Granta Autonomy's verified output at the start of 2026 is several hundred FPV drones a month, with a stated target of thousands a month (Guoba, dronelife.com, 30 September 2024). Eltonas (a Vilnius component supplier) and Astera Industries are smaller secondary producers. There is no domestic production above the FPV class. Lithuania's stockpile of imported strike munitions — JASSM, GMLRS, Spike — cannot be resupplied at saturation tempo because the Western production lines are backlogged through 2028. Ukrainian operator data (RUSI, 2025) puts the kill probability for FPV drones in a heavy electronic-warfare environment at 0.20 to 0.30, which means a 700-euro drone produces a real cost-per-kill of about 2,333 to 3,500 euros — still 300 to 2,500 times cheaper than the targets it destroys, but an order of magnitude above the headline 700-euro figure that often circulates. The 23 September 2025 Šakalienė amendments authorise the military to engage airspace violations only; they are not a legal predicate for cross-border deep strike or production licensing (kam.lt; militarnyi.com).
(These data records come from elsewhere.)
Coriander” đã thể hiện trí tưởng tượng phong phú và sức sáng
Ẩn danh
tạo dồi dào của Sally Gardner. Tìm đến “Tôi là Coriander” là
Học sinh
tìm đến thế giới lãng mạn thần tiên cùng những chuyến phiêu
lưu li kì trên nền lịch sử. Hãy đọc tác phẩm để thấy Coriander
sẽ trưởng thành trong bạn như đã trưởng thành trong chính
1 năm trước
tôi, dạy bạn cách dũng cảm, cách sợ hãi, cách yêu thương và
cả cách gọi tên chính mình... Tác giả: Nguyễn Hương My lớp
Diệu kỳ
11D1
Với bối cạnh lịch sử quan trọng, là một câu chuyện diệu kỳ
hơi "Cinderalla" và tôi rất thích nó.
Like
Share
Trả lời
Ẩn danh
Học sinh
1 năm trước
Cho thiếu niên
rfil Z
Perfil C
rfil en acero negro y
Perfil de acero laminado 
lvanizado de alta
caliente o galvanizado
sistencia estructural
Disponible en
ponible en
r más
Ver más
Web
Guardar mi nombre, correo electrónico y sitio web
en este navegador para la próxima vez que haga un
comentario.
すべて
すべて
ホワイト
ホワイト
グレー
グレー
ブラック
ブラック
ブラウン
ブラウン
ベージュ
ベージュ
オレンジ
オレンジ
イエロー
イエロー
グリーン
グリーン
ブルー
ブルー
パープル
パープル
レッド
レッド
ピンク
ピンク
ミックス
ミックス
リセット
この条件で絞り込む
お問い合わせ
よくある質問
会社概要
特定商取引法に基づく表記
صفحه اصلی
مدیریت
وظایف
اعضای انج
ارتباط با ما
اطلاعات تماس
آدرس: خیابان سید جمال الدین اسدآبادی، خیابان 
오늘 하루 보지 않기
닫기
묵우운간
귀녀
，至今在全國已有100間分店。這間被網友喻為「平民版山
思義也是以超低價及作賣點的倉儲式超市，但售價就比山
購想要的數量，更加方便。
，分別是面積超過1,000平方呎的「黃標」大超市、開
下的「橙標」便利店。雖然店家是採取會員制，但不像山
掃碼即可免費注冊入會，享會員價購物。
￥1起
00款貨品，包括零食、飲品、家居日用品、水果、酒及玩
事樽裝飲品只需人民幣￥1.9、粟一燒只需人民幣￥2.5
Without action: In a saturation scenario modelled on Ukrainian operational data, Lithuanian strike-munition stocks would be exhausted in 7 to 14 days, and Western resupply would not arrive inside the engagement window. The Article 5 tripwire would fail at the strike-fires layer rather than at air defence, and the regional industrial geography would set around Polish and Latvian producers without a Lithuanian share.

Lithuanian Context

Lithuania's 2026 defence budget is 4.79 billion euros, or 5.38 percent of GDP, with a weapons envelope of about 1.7 billion. A 350-million-euro annual operating cost at full-rate production would absorb roughly 20.6 percent of that envelope — a real crowd-out the Ministry of Finance and Seimas Budget Committee will have to reconcile. Manning is the binding floor: at Ukrainian wartime productivity of about 25 FPV drones per worker per year, a 50,000-a-month line needs about 960 workers (achievable inside Lithuania's roughly 14,000-strong defence labour pool), but a half-million-a-year line needs 20,000 workers and almost certainly requires Polish and Ukrainian co-production. European funding pull runs through EDIRPA (310 million euros total, realistic Lithuanian share under 50 million), PESCO loitering-munition strands LUMINA, SKYRAPTOR, and TALON, the European Defence Fund (70 to 150 million euros over the multiannual financial framework cycle), and SAFE (6.3 billion euros for Lithuania, a loan envelope serviced from the defence budget per lrt.lt — not a grant). The NATO Drone Coalition is a Ukraine-procurement-pooling vehicle co-led by Latvia and the United Kingdom (20 letter-of-intent signatories, 2.75 billion euros in 2025, 30,000 drones per mod.gov.lv), and the NATO Drone Wall (initial operating capability end-2028) is a layered counter-drone and integrated air-and-missile-defence mesh — neither is a strike-FPV offtake pool. Anduril's Anvil-M is a counter-drone variant for United States base defence, not a strike production model.